How does Mary Shelley influence the reader’s response to Victor Frankenstein and the monster in Volume 1, Chapter 5 and Volume 2, Chapter 3? ‘Fairer than a garden rose among dark-leaved brambles’ Mary Shelley, the author, had right from the beginning given the reader the impression that Victor only goes for the best, that he will not settle for less. Is it right to judge just by appearance? Mary Shelley created the idea of Frankenstein on the shores of Lake Geneva where Lord Byron lived. Mary Shelley had lost two children with Percy Shelley, one before marriage and one after.
She had also lost her mother after only 10 days of birth.
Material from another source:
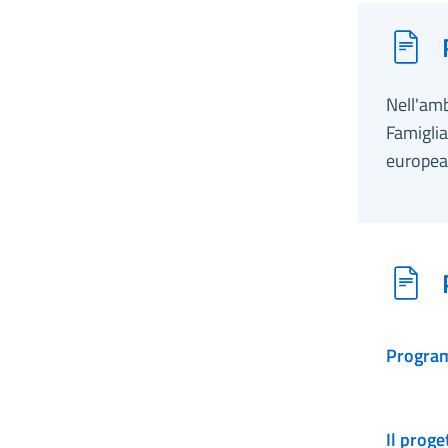
Nell'amb
Famiglia
europea
Il proge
Shelley starts of chapter five with the word ‘dreary’. This already gives the reader the impression that the night will not be in favour of Victor (as he is narrating) and possibly that it might make his future dark. This also sends darkened vibes towards the reader as it is telling us that the process of which Victor went through to create the monster was eerie and colourless. The night also has a more horrific and gloomy touch as the ‘candle was nearly burnt out’. The way the candle is burning out gives the reader the impression that Victor’s sprits and energy running out.
Already the reader is gripped with the silent horror that Victor is going through at ‘one in the morning’, Mary Shelley also uses the words such as ‘toils’,’ agony’ and ‘dismally’ to direct sympathy towards Victor as we see the hardship that Victor goes through to accomplish his dream, this shows that Mary Shelley wants the reader to direct their sympathy towards Victor only. The atmosphere that Shelley creates directs the feelings of concern and compassion towards Victor. As the monster comes to life, Victor describes it with feelings that confuse the reader as Victor had such commitment to the project previously.
The monster is portrayed, by Victor, to the reader as an ugly ‘wretch’ whose facial features are clashing with each other, the ‘beautiful’ handpicked parts contrasting with the monster’s yellow skin. Some of the monster’s features are described as something a normal human being possess however there are some features which are abnormally dreadful features such as the ‘watery eyes’. The juxtaposition used is very effective as the contrast between the monster features is strengthened and the reader cannot come to appreciate the few beautiful characteristics the monster posseses.
The reader feels frightened of and disgusted with the monster and also feels sorry for Victor as he has accomplished his goal, to ‘[infuse] life into an inanimate body’, but he is not pleased with the outcome and is possibly terrified of it, although the reader does have a taste of what Victor feels about the monster before he is alive as Victor says the ‘thing that lay at my feet’ and this illustrates to the reader that Victor does not have much respect for his own creation.